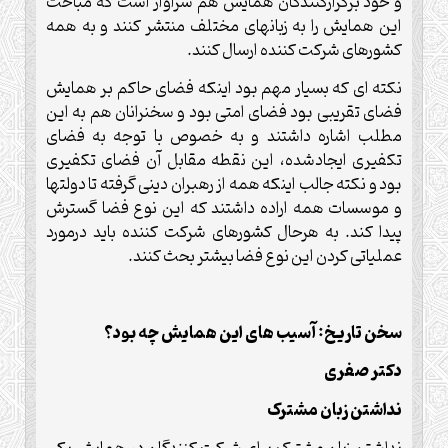
و خود برگزارکنندگان همایش هم سزاوار است که مباحث
این همایش را به زبانهای مختلف منتشر کنند و به همه
کشورهای شرکت کننده ارسال کنند.
نکته ای که بسیار مهم بود اینکه فضای حاکم بر همایش
فضای تقریبی بود فضای امتی بود و سخنرانان هم به این
مطلب اشاره داشتند و به خصوص با توجه به فضای
تکفیری ایجادشده، این نقطه مقابل آن فضای تکفیری
بود و نکته جالب اینکه همه از رهبران دینی گرفته تا دولتها
و موسسات همه اراده داشتند که این نوع فضا گسترش
پیدا کند. به هرحال کشورهای شرکت کننده باید درمورد
عملیاتی کردن این نوع فضا بیشتر بحث کنند.
سخن تاریخ: آسیب های این همایش چه بود؟
دکتر صفری
نداشتن زبان مشترک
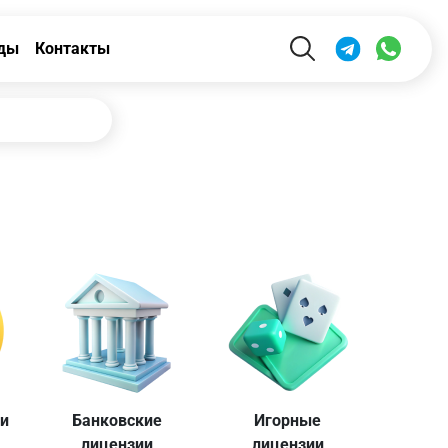
ды
Контакты
ии
Банковские
Игорные
лицензии
лицензии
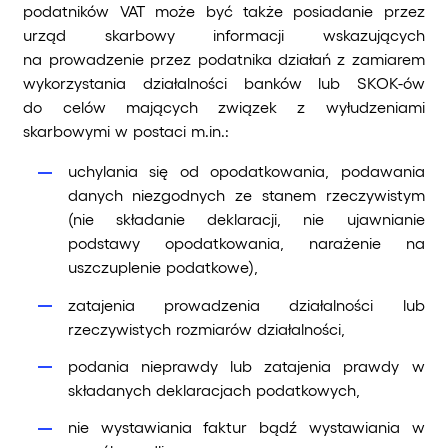
podatników VAT może być także posiadanie przez
urząd skarbowy informacji wskazujących
na prowadzenie przez podatnika działań z zamiarem
wykorzystania działalności banków lub SKOK-ów
do celów mających związek z wyłudzeniami
skarbowymi w postaci m.in.:
uchylania się od opodatkowania, podawania
danych niezgodnych ze stanem rzeczywistym
(nie składanie deklaracji, nie ujawnianie
podstawy opodatkowania, narażenie na
uszczuplenie podatkowe),
zatajenia prowadzenia działalności lub
rzeczywistych rozmiarów działalności,
podania nieprawdy lub zatajenia prawdy w
składanych deklaracjach podatkowych,
nie wystawiania faktur bądź wystawiania w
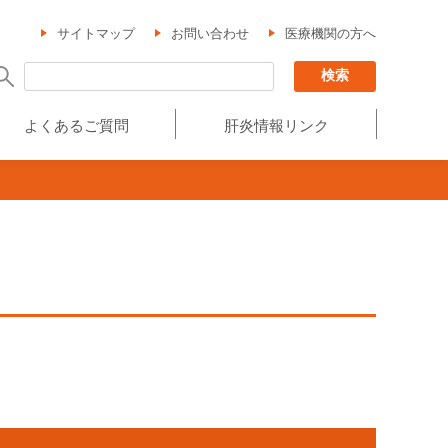
サイトマップ
お問い合わせ
医療機関の方へ
よくあるご質問
肝炎情報リンク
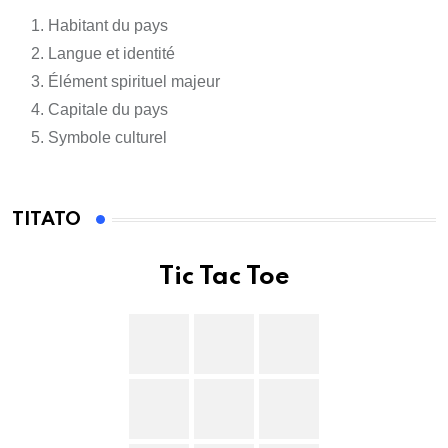
Habitant du pays
Langue et identité
Élément spirituel majeur
Capitale du pays
Symbole culturel
TITATO
Tic Tac Toe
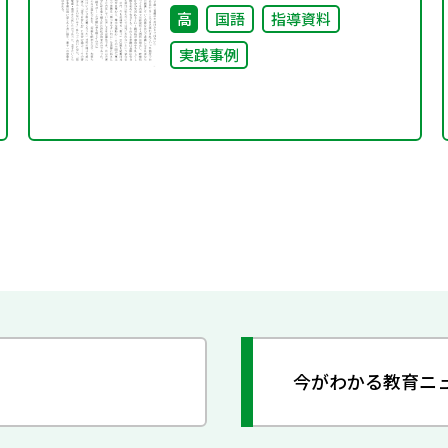
高
国語
指導資料
実践事例
今がわかる教育ニ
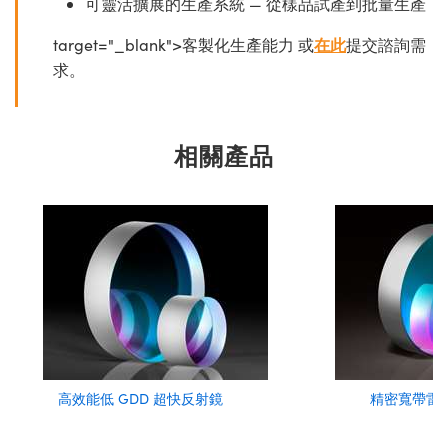
可靈活擴展的生產系統 — 從樣品試產到批量生產
target="_blank">客製化生產能力 或
在此
提交諮詢需
求。
相關產品
高效能低 GDD 超快反射鏡
精密寬帶雷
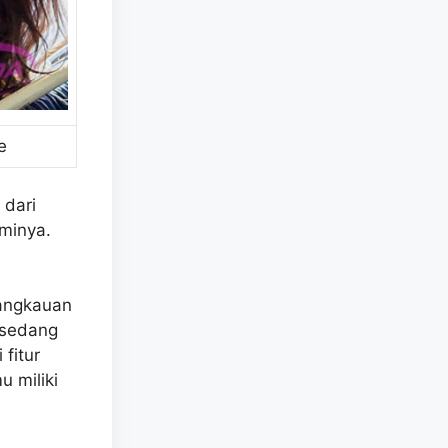
e
 dari
sminya.
jangkauan
 sedang
 fitur
u miliki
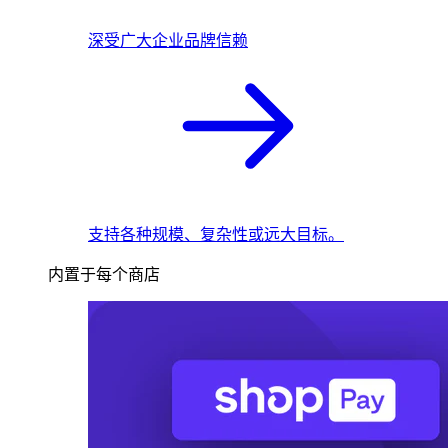
深受广大企业品牌信赖
支持各种规模、复杂性或远大目标。
内置于每个商店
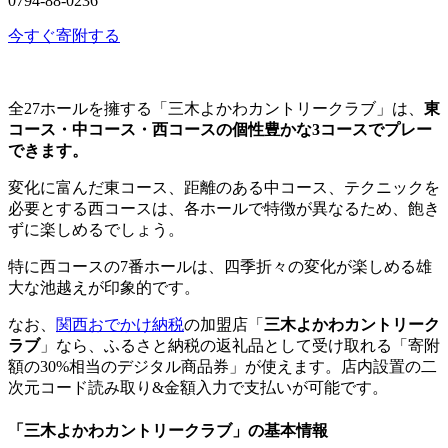
0794-88-0236
今すぐ寄附する
全27ホールを擁する「三木よかわカントリークラブ」は、
東
コース・中コース・西コースの個性豊かな3コースでプレー
できます。
変化に富んだ東コース、距離のある中コース、テクニックを
必要とする西コースは、各ホールで特徴が異なるため、飽き
ずに楽しめるでしょう。
特に西コースの7番ホールは、四季折々の変化が楽しめる雄
大な池越えが印象的です。
なお、
関西おでかけ納税
の加盟店「
三木よかわカントリーク
ラブ
」なら、ふるさと納税の返礼品として受け取れる「寄附
額の30%相当のデジタル商品券」が使えます。店内設置の二
次元コード読み取り&金額入力で支払いが可能です。
「三木よかわカントリークラブ」の基本情報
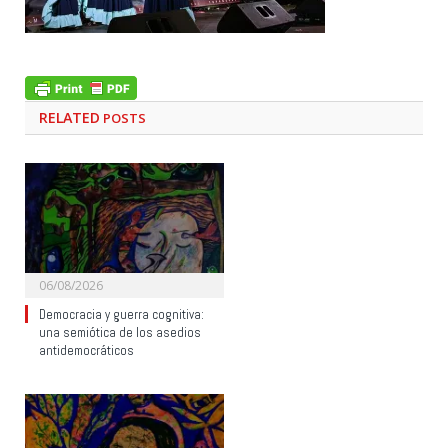
RELATED
POSTS
06/08/2026
Democracia y guerra cognitiva:
una semiótica de los asedios
antidemocráticos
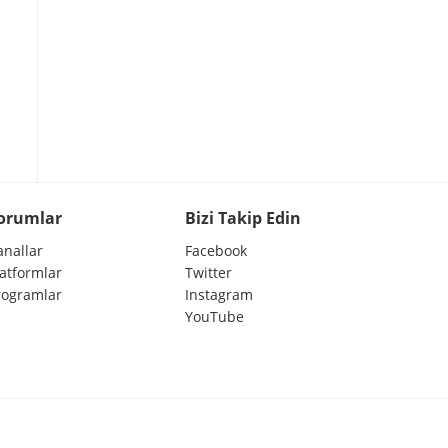
orumlar
Bizi Takip Edin
anallar
Facebook
latformlar
Twitter
rogramlar
Instagram
YouTube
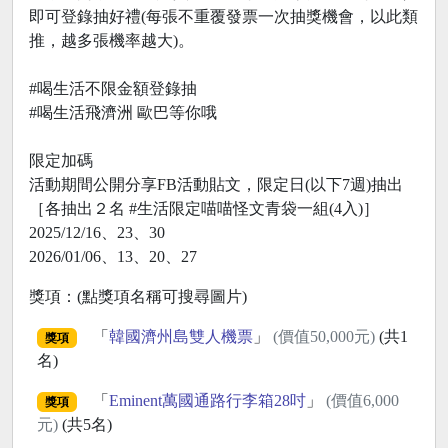
即可登錄抽好禮(每張不重覆發票一次抽獎機會，以此類
推，越多張機率越大)。
#喝生活不限金額登錄抽
#喝生活飛濟洲 歐巴等你哦
限定加碼
活動期間公開分享FB活動貼文，限定日(以下7週)抽出
［各抽出２名 #生活限定喵喵怪文青袋一組(4入)］
2025/12/16、23、30
2026/01/06、13、20、27
獎項：(點獎項名稱可搜尋圖片)
「
韓國濟州島雙人機票
」
(價值50,000元)
(共1
獎項
名)
「
Eminent萬國通路行李箱28吋
」
(價值6,000
獎項
元)
(共5名)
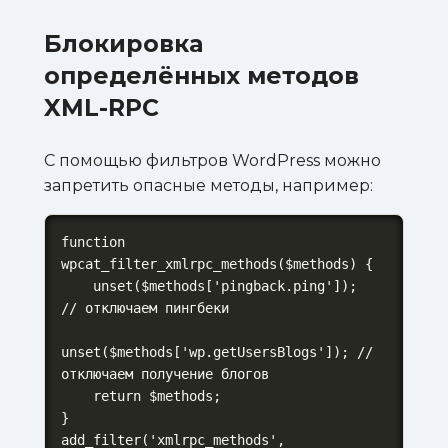
Блокировка
определённых методов
XML-RPC
С помощью фильтров WordPress можно
запретить опасные методы, например:
function 
wpcat_filter_xmlrpc_methods($methods) {

    unset($methods['pingback.ping']); 
// отключаем пингбеки

unset($methods['wp.getUsersBlogs']); // 
отключаем получение блогов

    return $methods;

}

add_filter('xmlrpc_methods', 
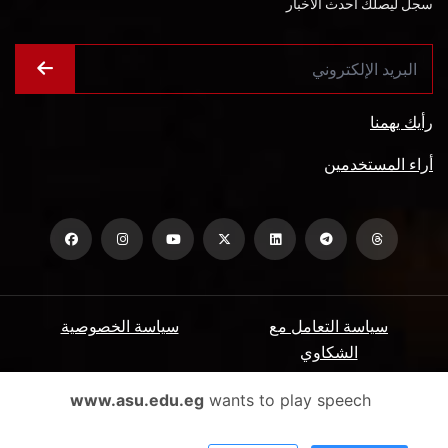
سجل ليصلك أحدث الأخبار
رأيك يهمنا
أراء المستخدمين
سياسة التعامل مع
سياسة الخصوصية
الشكاوي
ميثاق المتعاملين
الأسئلة الشائعة
www.asu.edu.eg
wants to play speech
شروط الاستخدام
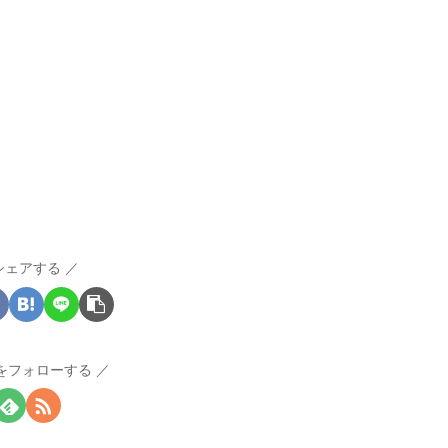
シェアする
Iをフォローする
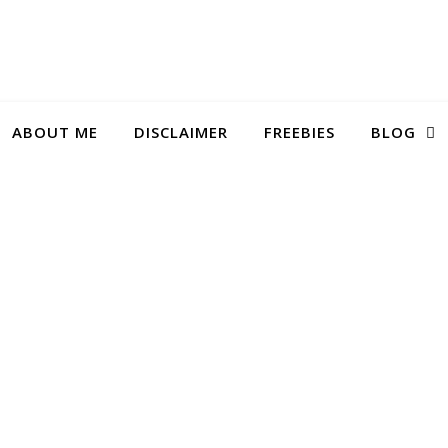
ABOUT ME
DISCLAIMER
FREEBIES
BLOG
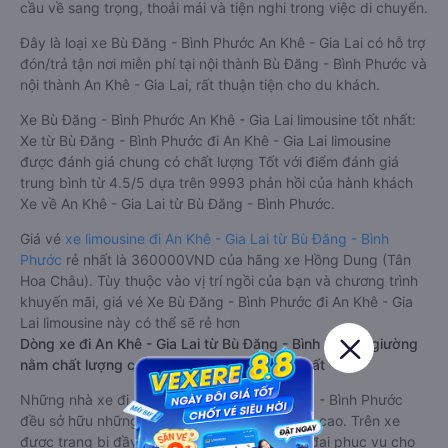
cầu về sang trọng, thoải mái và tiện nghi trong việc di chuyển.
Đây là loại xe Bù Đăng - Bình Phước An Khê - Gia Lai có hỗ trợ
đón/trả tận nơi miễn phí tại nội thành Bù Đăng - Bình Phước và
nội thành An Khê - Gia Lai, rất thuận tiện cho du khách.
Xe Bù Đăng - Bình Phước An Khê - Gia Lai limousine tốt nhất:
Xe từ Bù Đăng - Bình Phước đi An Khê - Gia Lai limousine
được đánh giá chung có chất lượng Tốt với điểm đánh giá
trung bình từ 4.5/5 dựa trên 9993 phản hồi của hành khách
Xe về An Khê - Gia Lai từ Bù Đăng - Bình Phước.
Giá vé
xe limousine đi An Khê - Gia Lai từ Bù Đăng - Bình
Phước
rẻ nhất là 360000VND của hãng xe Hồng Dung (Tân
Hoa Châu). Tùy thuộc vào vị trí ngồi của bạn và chương trình
khuyến mãi, giá vé Xe Bù Đăng - Bình Phước đi An Khê - Gia
Lai limousine này có thể sẽ rẻ hơn
Dòng xe đi An Khê - Gia Lai từ Bù Đăng - Bình Phước giường
nằm chất lượng cao: Thoải mái, giá cả tốt nhất
Những nhà xe đi An Khê - Gia Lai từ Bù Đăng - Bình Phước
đều sở hữu những xe giường nằm chất lượng cao. Trên xe
được trang bị đầy đủ các trang thiết bị hiện đại phục vụ cho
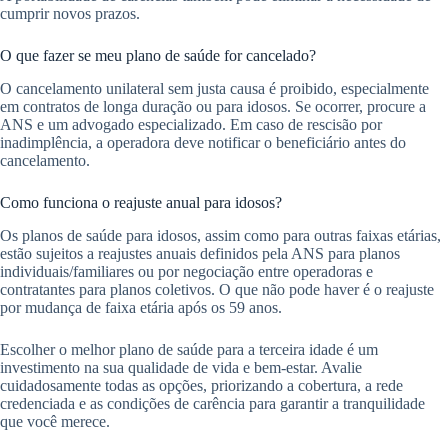
cumprir novos prazos.
O que fazer se meu plano de saúde for cancelado?
O cancelamento unilateral sem justa causa é proibido, especialmente
em contratos de longa duração ou para idosos. Se ocorrer, procure a
ANS e um advogado especializado. Em caso de rescisão por
inadimplência, a operadora deve notificar o beneficiário antes do
cancelamento.
Como funciona o reajuste anual para idosos?
Os planos de saúde para idosos, assim como para outras faixas etárias,
estão sujeitos a reajustes anuais definidos pela ANS para planos
individuais/familiares ou por negociação entre operadoras e
contratantes para planos coletivos. O que não pode haver é o reajuste
por mudança de faixa etária após os 59 anos.
Escolher o melhor plano de saúde para a terceira idade é um
investimento na sua qualidade de vida e bem-estar. Avalie
cuidadosamente todas as opções, priorizando a cobertura, a rede
credenciada e as condições de carência para garantir a tranquilidade
que você merece.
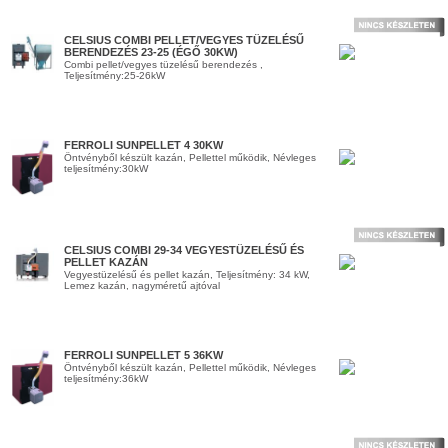
CELSIUS COMBI PELLET/VEGYES TÜZELÉSŰ
BERENDEZÉS 23-25 (ÉGŐ 30KW)
Combi pellet/vegyes tüzelésű berendezés ,
Teljesítmény:25-26kW
FERROLI SUNPELLET 4 30KW
Öntvényből készült kazán, Pellettel működik, Névleges
teljesítmény:30kW
CELSIUS COMBI 29-34 VEGYESTÜZELÉSŰ ÉS
PELLET KAZÁN
Vegyestüzelésű és pellet kazán, Teljesítmény: 34 kW,
Lemez kazán, nagyméretű ajtóval
FERROLI SUNPELLET 5 36KW
Öntvényből készült kazán, Pellettel működik, Névleges
teljesítmény:36kW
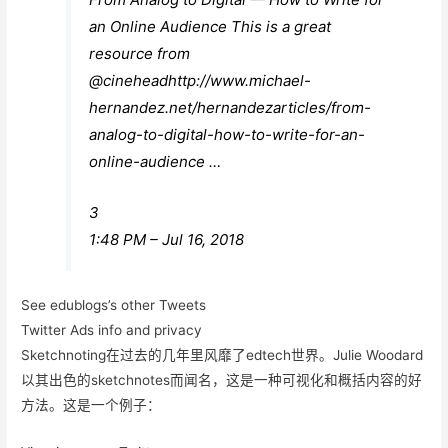
an Online Audience This is a great
resource from
@
cinehead
http://www.
michael-
hernandez.net/hernandezartic
les/from-
analog-to-digital-how-to-write-for-an-
online-audience
…
3
1:48 PM – Jul 16, 2018
See edublogs’s other Tweets
Twitter Ads info and privacy
Sketchnoting在过去的几年里风靡了edtech世界。Julie Woodard
以其出色的sketchnotes而闻名，这是一种可视化和概括内容的好
方法。这是一个例子：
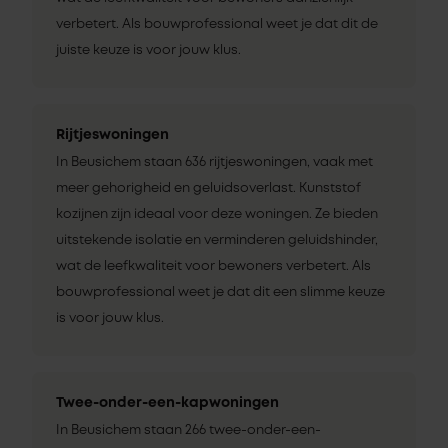
verbetert. Als bouwprofessional weet je dat dit de
juiste keuze is voor jouw klus.
Rijtjeswoningen
In Beusichem staan 636 rijtjeswoningen, vaak met
meer gehorigheid en geluidsoverlast. Kunststof
kozijnen zijn ideaal voor deze woningen. Ze bieden
uitstekende isolatie en verminderen geluidshinder,
wat de leefkwaliteit voor bewoners verbetert. Als
bouwprofessional weet je dat dit een slimme keuze
is voor jouw klus.
Twee-onder-een-kapwoningen
In Beusichem staan 266 twee-onder-een-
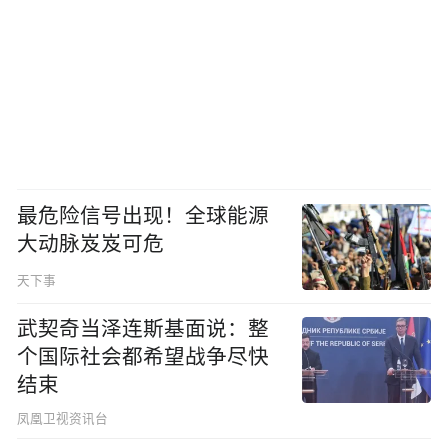
最危险信号出现！全球能源
大动脉岌岌可危
天下事
武契奇当泽连斯基面说：整
个国际社会都希望战争尽快
结束
凤凰卫视资讯台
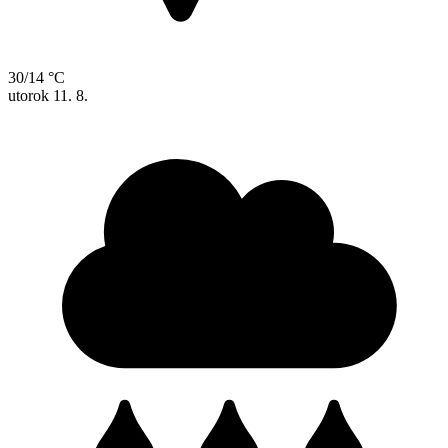
30/14 °C
utorok
11. 8.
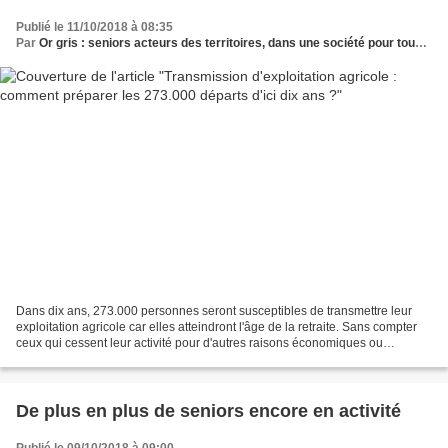
Publié le 11/10/2018 à 08:35
Par
Or gris : seniors acteurs des territoires, dans une société pour tous les âges
Dans dix ans, 273.000 personnes seront susceptibles de transmettre leur
exploitation agricole car elles atteindront l'âge de la retraite. Sans compter
ceux qui cessent leur activité pour d'autres raisons économiques ou
professionnelles. Un enjeu important...
De plus en plus de seniors encore en activité
Publié le 09/10/2018 à 09:00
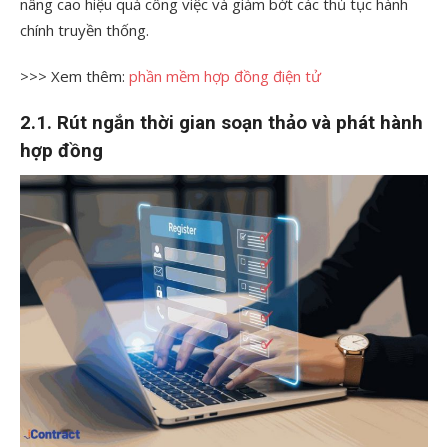
nâng cao hiệu quả công việc và giảm bớt các thủ tục hành
chính truyền thống.
>>> Xem thêm:
phần mềm hợp đồng điện tử
2.1. Rút ngắn thời gian soạn thảo và phát hành
hợp đồng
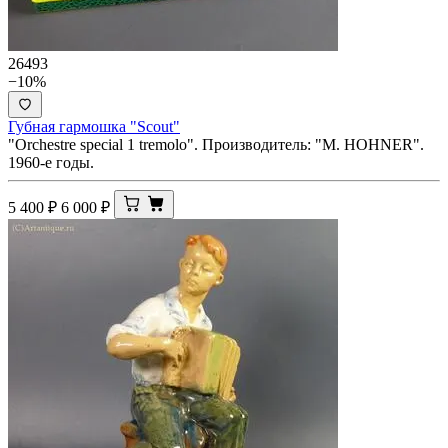
26493
−10%
Губная гармошка "Scout"
"Orchestre special 1 tremolo". Производитель: "M. HOHNER".
1960-е годы.
5 400
₽
6 000
₽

### Exercise instructions
Drop the pictures, then reproduce exactly the lines from the one with "Publié le 09/10/2018 à 09:00" through the final line of the listing.

### Written solution
Publié le 09/10/2018 à 09:00
nâng cao hiệu quả công việc và giảm bớt các thủ tục hành
chính truyền thống.
>>> Xem thêm:
phần mềm hợp đồng điện tử
2.1. Rút ngắn thời gian soạn thảo và phát hành
hợp đồng
26493
−10%
Губная гармошка "Scout"
"Orchestre special 1 tremolo". Производитель: "M. HOHNER".
1960-е годы.
5 400
₽
6 000
₽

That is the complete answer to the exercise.